IL PROGRAMMA Ad aprire la rassegna, sarà il doppio appuntamento (il 25 e il 26 novembre) al Piccolo Teatro Studio con “Se potessi mangiare un’idea”, [...]

IL PROGRAMMA

Ad aprire la rassegna, sarà il doppio appuntamento (il 25 e il 26 novembre) al Piccolo Teatro Studio con “Se potessi mangiare un’idea”, interpretato e diretto da Gioele Dix. Lo spettacolo, scritto da Gaber con Sandro Luporini, ripercorre le tappe più significative del repertorio dell’artista e conclude una fortunata tournée italiana.

Gaber con Enzo Iannacci

Gaber con Enzo Iannacci

Sabato 28 novembre, all’Auditorium Giorgio Gaber del Grattacielo Pirelli, si rinnova invece l’appuntamento annuale con gli amici del Signor G, incontro a molte voci  durante il quale sarà presentato l’ultimo lavoro editoriale della Fondazione Giorgio Gaber, il dvd “Giorgio Gaber – Gli anni Novanta”, che chiude l’opera omnia per immagini dedicata all’artista. Tra gli ospiti Enzo Iacchetti, che presenterà il cd “Chiedo scusa al signor Gaber”, un omaggio alla musica del “primo” Gaber che Iacchetti e la sua band presenteranno anche in forma di spettacolo domenica 13 dicembre, al Teatro Franco Parenti.

Ancora un testo firmato Gaber-Luporini in scena il 2 e il 3 dicembre al Piccolo Teatro Studio. Si tratta di “E pensare che c’era il pensiero”, con Maddalena Crippa che interpreta alcuni dei monologhi più significativi del repertorio gaberiano.

Mercoledì 9 dicembre, nell’aula magna dall’Università Statale sale in cattedra Paolo Rossi per un incontro sul tema “Teatro Canzone, Teatro Comico, Teatro Popolare”,  declinazioni del fare show che appartenevano profondamente a Gaber.

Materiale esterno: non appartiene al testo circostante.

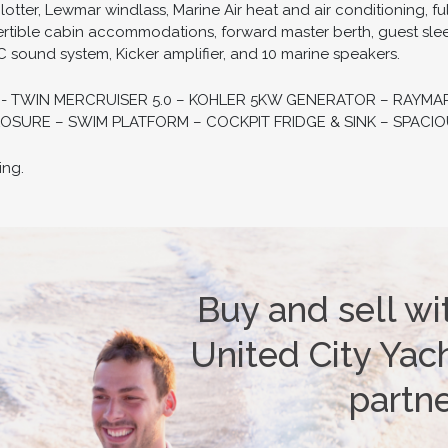
ter, Lewmar windlass, Marine Air heat and air conditioning, ful
rtible cabin accommodations, forward master berth, guest slee
 sound system, Kicker amplifier, and 10 marine speakers.
D - TWIN MERCRUISER 5.0 – KOHLER 5KW GENERATOR – RAY
OSURE – SWIM PLATFORM – COCKPIT FRIDGE & SINK – SPACIO
ing.
Buy and sell wi
United City Yach
partn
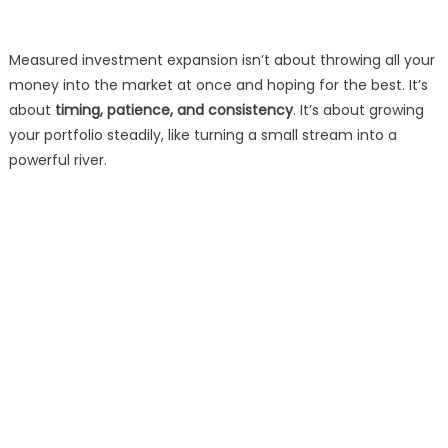
Measured investment expansion isn’t about throwing all your
money into the market at once and hoping for the best. It’s
about
timing, patience, and consistency
. It’s about growing
your portfolio steadily, like turning a small stream into a
powerful river.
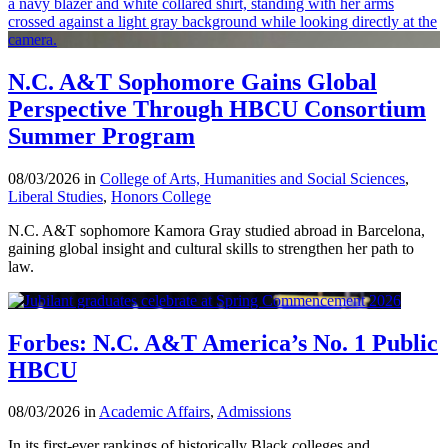
N.C. A&T Sophomore Gains Global
Perspective Through HBCU Consortium
Summer Program
08/03/2026 in
College of Arts, Humanities and Social Sciences
,
Liberal Studies
,
Honors College
N.C. A&T sophomore Kamora Gray studied abroad in Barcelona,
gaining global insight and cultural skills to strengthen her path to
law.
Forbes: N.C. A&T America’s No. 1 Public
HBCU
08/03/2026 in
Academic Affairs
,
Admissions
In its first-ever rankings of historically Black colleges and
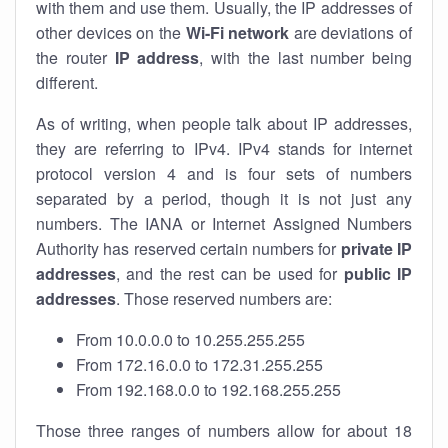
with them and use them. Usually, the IP addresses of
other devices on the
Wi-Fi network
are deviations of
the router
IP address
, with the last number being
different.
As of writing, when people talk about IP addresses,
they are referring to IPv4. IPv4 stands for internet
protocol version 4 and is four sets of numbers
separated by a period, though it is not just any
numbers. The IANA or Internet Assigned Numbers
Authority has reserved certain numbers for
private IP
addresses
, and the rest can be used for
public IP
addresses
. Those reserved numbers are:
From 10.0.0.0 to 10.255.255.255
From 172.16.0.0 to 172.31.255.255
From 192.168.0.0 to 192.168.255.255
Those three ranges of numbers allow for about 18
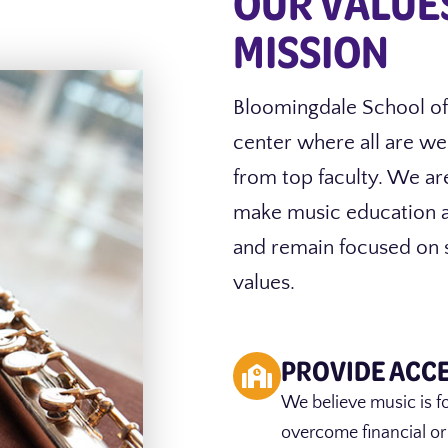
OUR VALUE
MISSION
Bloomingdale School of
center where all are we
from top faculty. We ar
make music education ac
and remain focused on s
values.
PROVIDE ACC
We believe music is f
overcome financial or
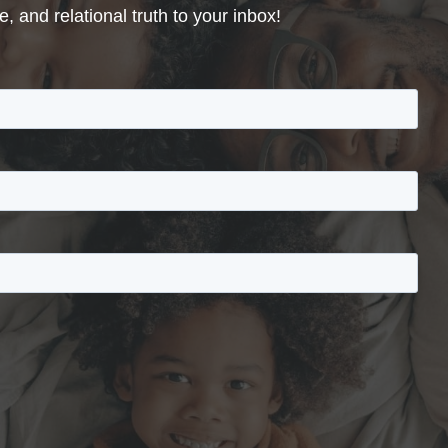
, and relational truth to your inbox!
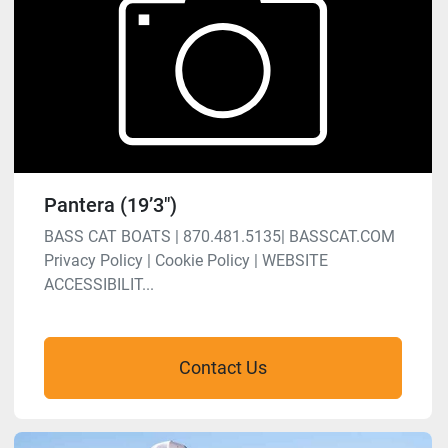
Pantera (19’3″)
BASS CAT BOATS | 870.481.5135| BASSCAT.COM
Privacy Policy | Cookie Policy | WEBSITE
ACCESSIBILIT...
Contact Us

La conclusione della rassegna è affidata a Claudio Bisio che lunedì 14 dicembre, al Piccolo Teatro Strehler presenta “Io quella volta lì avevo 25 anni” un testo inedito, anche questo firmato Gaber e Luporini.

Ben oltre le parole, i ricordi – anche sinceri -, le testimonianze e le considerazioni, non c’è modo migliore per rendere omaggio a Giorgio Gaber se non ascoltandolo, anche attraverso la voce altrui.